Parquet (Apache Columnar Storage Format)
Introduction
Apache Parquet is an open source, column-oriented data file format designed for efficient data storage and retrieval. It provides efficient data compression and encoding schemes with enhanced performance to handle complex data in bulk. Parquet is available in multiple languages including Java, C++, Python, etc...
Reading and Writing Parquet Files in Pandas
About Pandas
Pandas is a Python library for data manipulation and analysis using dataframes data-structures. For more information about Pandas, see the Pandas notes for how to use pandas outside of reading and writing parquet files.
Installing Arrow
Before working with Parquet files, you will need to install the Apache Arrow library. The Arrow library is a cross-language development platform for in-memory data and is used by Pandas to read and write Parquet files. To install the Arrow library, run the following command in your terminal:
pip install pyarrow
Writing Parquet Files
Now that Arrow is installed, assuming you already have pandas installed, you should be able to import pandas and start writing parquet files. First let's create a dataframe to be written into a file later.
import pandas as pd
df = pd.DataFrame(data={'col1': [1, 2], 'col2': [3, 4]})
You can write the the df
dataframe to
a parquet file using the to_parquet()
method.
It takes an argument with the path to the file to be written to,
and crucially the file extension must be .parquet
.
df.to_parquet('data.parquet')
Running the commands above in a Jupyter Notebook will
create a df.parquet
file in the same directory as the notebook.

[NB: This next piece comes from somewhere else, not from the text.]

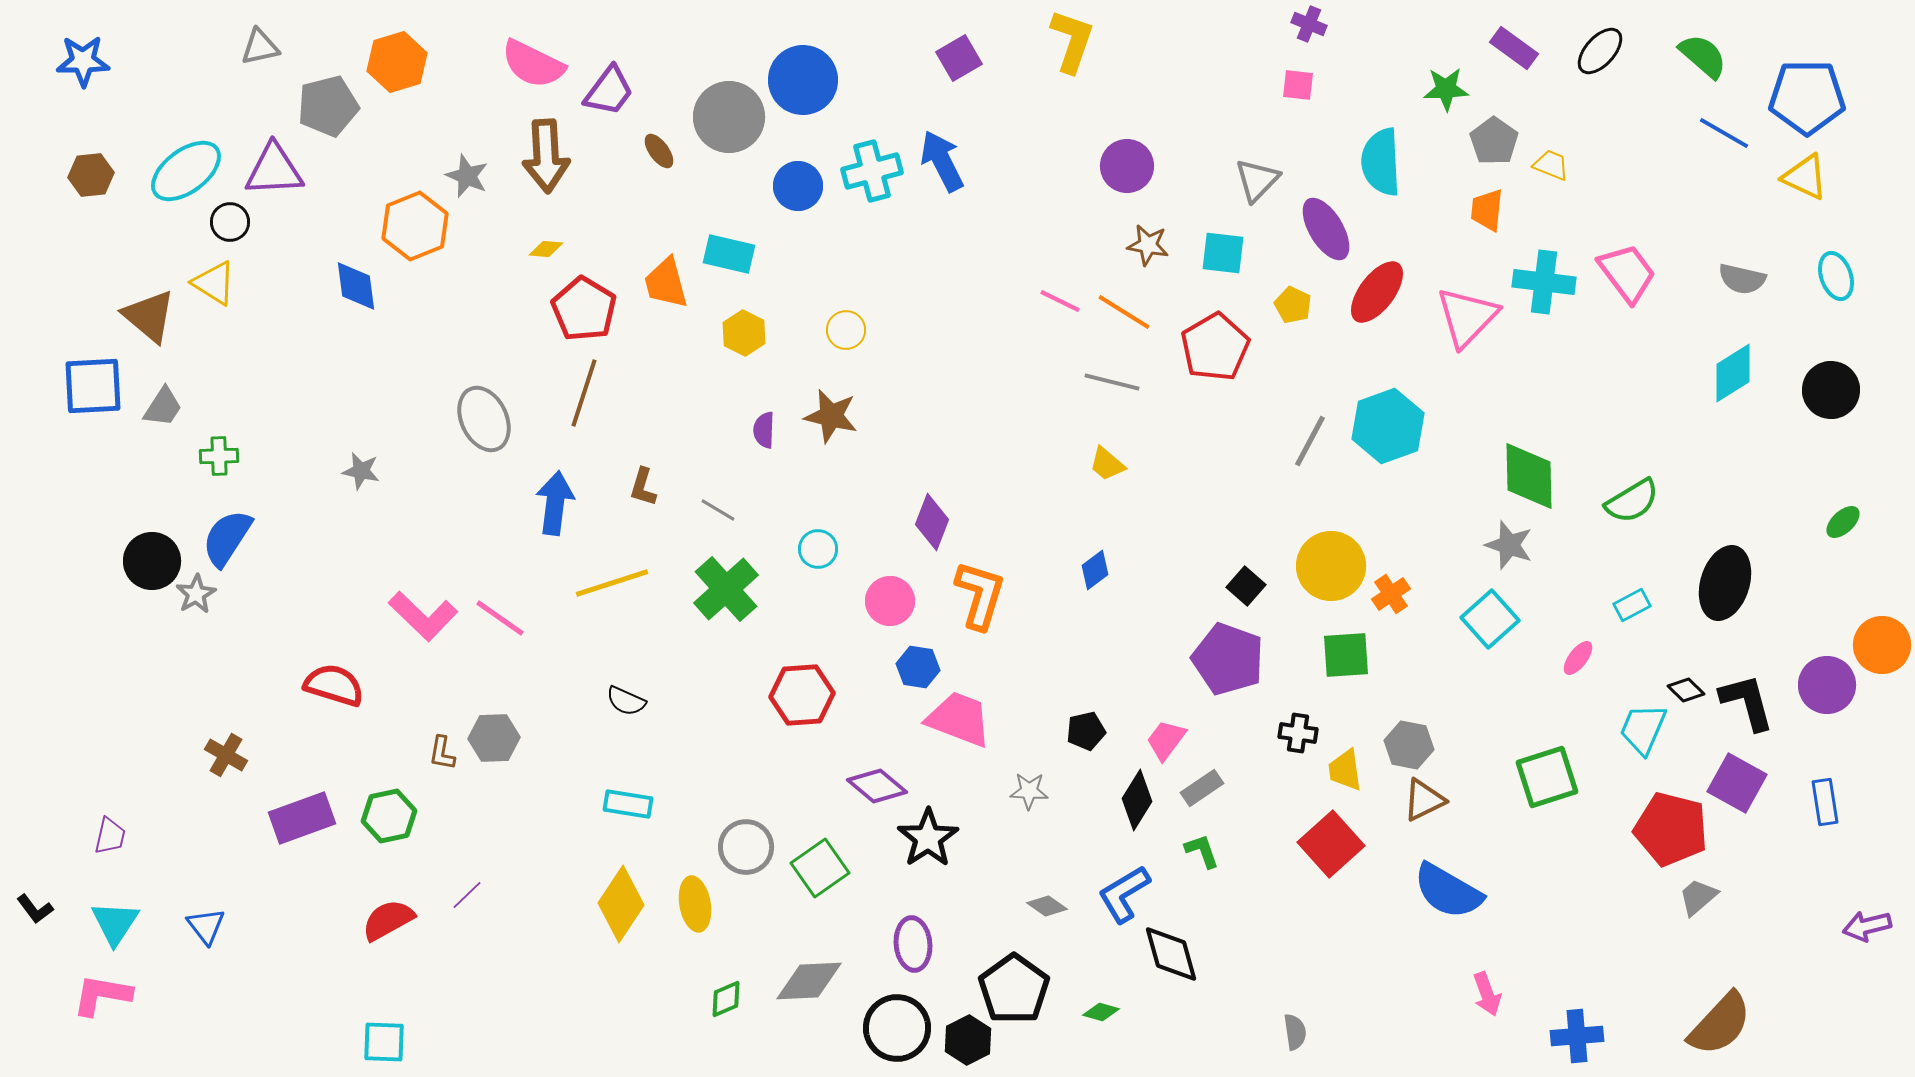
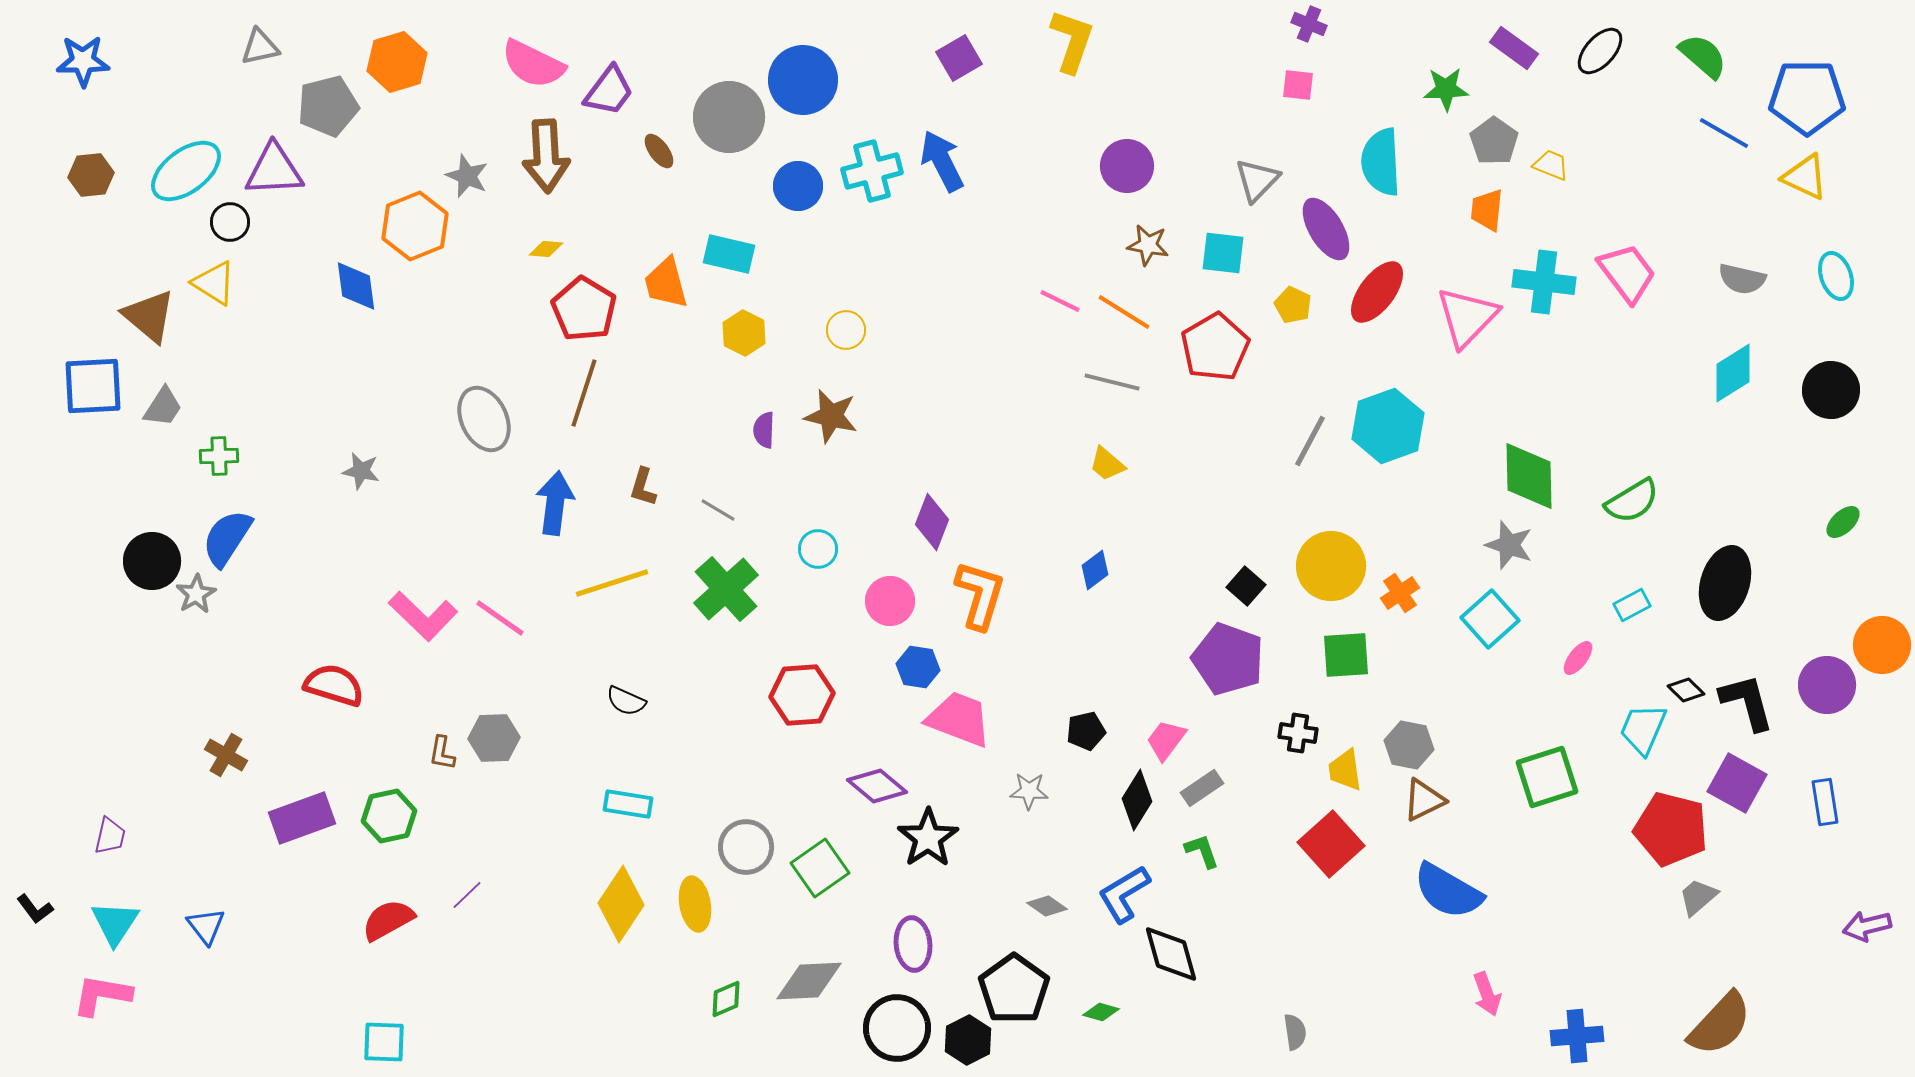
orange cross at (1391, 594): moved 9 px right, 1 px up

It will now contain the data from the df
dataframe in the parquet format.
Reading Parquet Files
Now that there's a parquet file to read,
let's read it into a dataframe again by using the read_parquet()
method.
This function takes, as an argument, the path of the file to be read.

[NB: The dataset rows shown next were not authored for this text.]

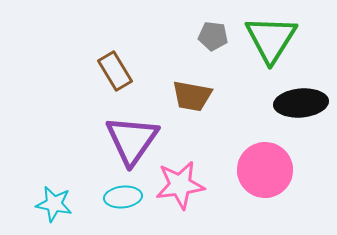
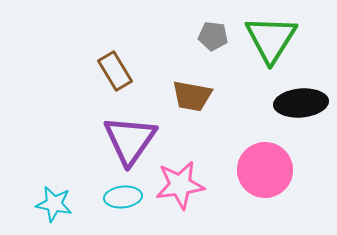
purple triangle: moved 2 px left
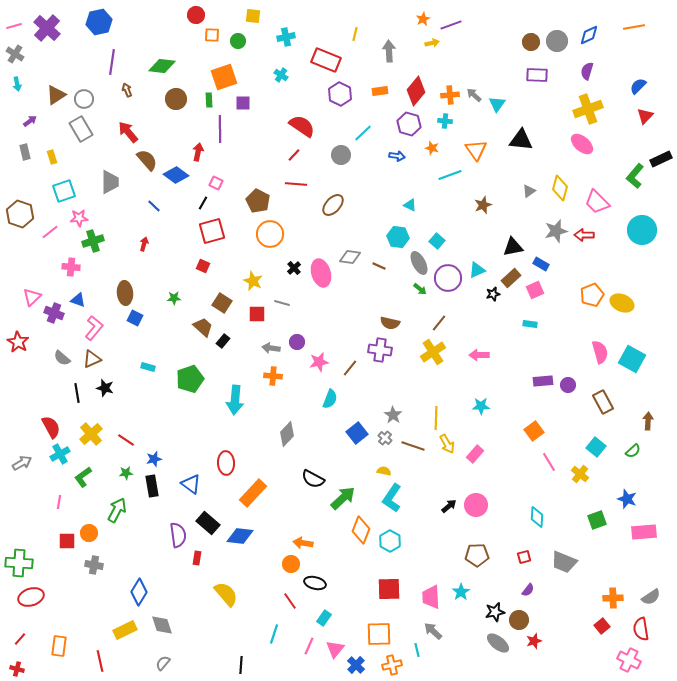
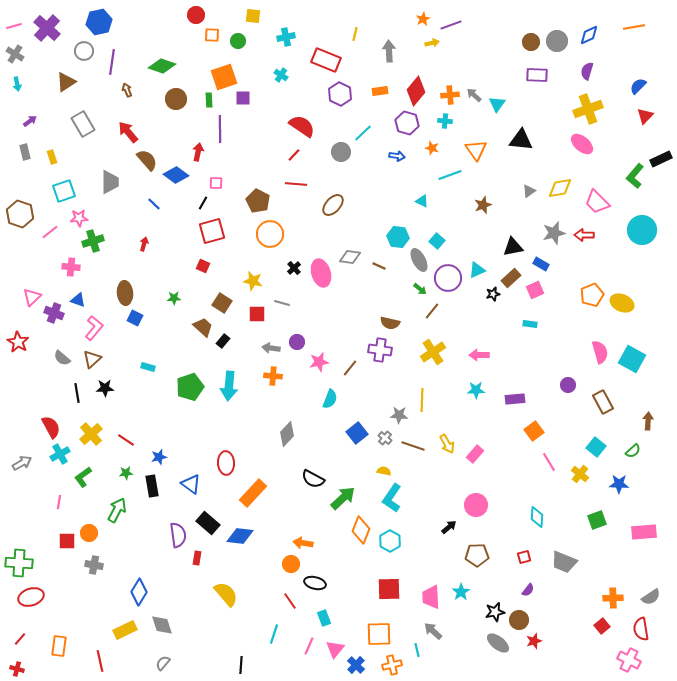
green diamond at (162, 66): rotated 12 degrees clockwise
brown triangle at (56, 95): moved 10 px right, 13 px up
gray circle at (84, 99): moved 48 px up
purple square at (243, 103): moved 5 px up
purple hexagon at (409, 124): moved 2 px left, 1 px up
gray rectangle at (81, 129): moved 2 px right, 5 px up
gray circle at (341, 155): moved 3 px up
pink square at (216, 183): rotated 24 degrees counterclockwise
yellow diamond at (560, 188): rotated 65 degrees clockwise
cyan triangle at (410, 205): moved 12 px right, 4 px up
blue line at (154, 206): moved 2 px up
gray star at (556, 231): moved 2 px left, 2 px down
gray ellipse at (419, 263): moved 3 px up
yellow star at (253, 281): rotated 12 degrees counterclockwise
brown line at (439, 323): moved 7 px left, 12 px up
brown triangle at (92, 359): rotated 18 degrees counterclockwise
green pentagon at (190, 379): moved 8 px down
purple rectangle at (543, 381): moved 28 px left, 18 px down
black star at (105, 388): rotated 18 degrees counterclockwise
cyan arrow at (235, 400): moved 6 px left, 14 px up
cyan star at (481, 406): moved 5 px left, 16 px up
gray star at (393, 415): moved 6 px right; rotated 30 degrees counterclockwise
yellow line at (436, 418): moved 14 px left, 18 px up
blue star at (154, 459): moved 5 px right, 2 px up
blue star at (627, 499): moved 8 px left, 15 px up; rotated 18 degrees counterclockwise
black arrow at (449, 506): moved 21 px down
cyan rectangle at (324, 618): rotated 56 degrees counterclockwise
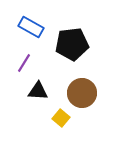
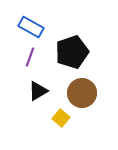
black pentagon: moved 8 px down; rotated 12 degrees counterclockwise
purple line: moved 6 px right, 6 px up; rotated 12 degrees counterclockwise
black triangle: rotated 35 degrees counterclockwise
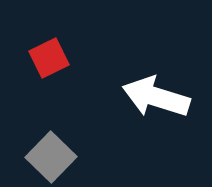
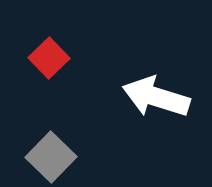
red square: rotated 18 degrees counterclockwise
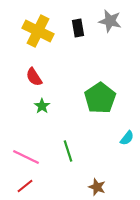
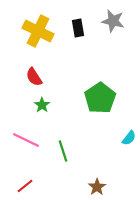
gray star: moved 3 px right
green star: moved 1 px up
cyan semicircle: moved 2 px right
green line: moved 5 px left
pink line: moved 17 px up
brown star: rotated 18 degrees clockwise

Again, remember you must use the .parquet
file extension.
pd.read_parquet('data.parquet')
Differences to Feather
Comparison with Parquet
The Feather file format is also a columnar storage format from Apache. Which begs the question, why do we need another columnar storage format? The answer is that Parquet is a compressed file format, whereas Feather is an uncompressed file format. There are other benefits and drawbacks between the two formats, so here's a handy table to compare the two:
- Parquet
- Designed for long term archival storage.
- More expensive to write in terms of memory than Feather, due to compression.
- Standard storage format for analytics with large support.
- Feather
- Designed for fast reading and writing of data frames in short-term storage.
- Faster I/O speeds and less memory.
- Written in binary format for speed, reducing memory but non-ideal for storage.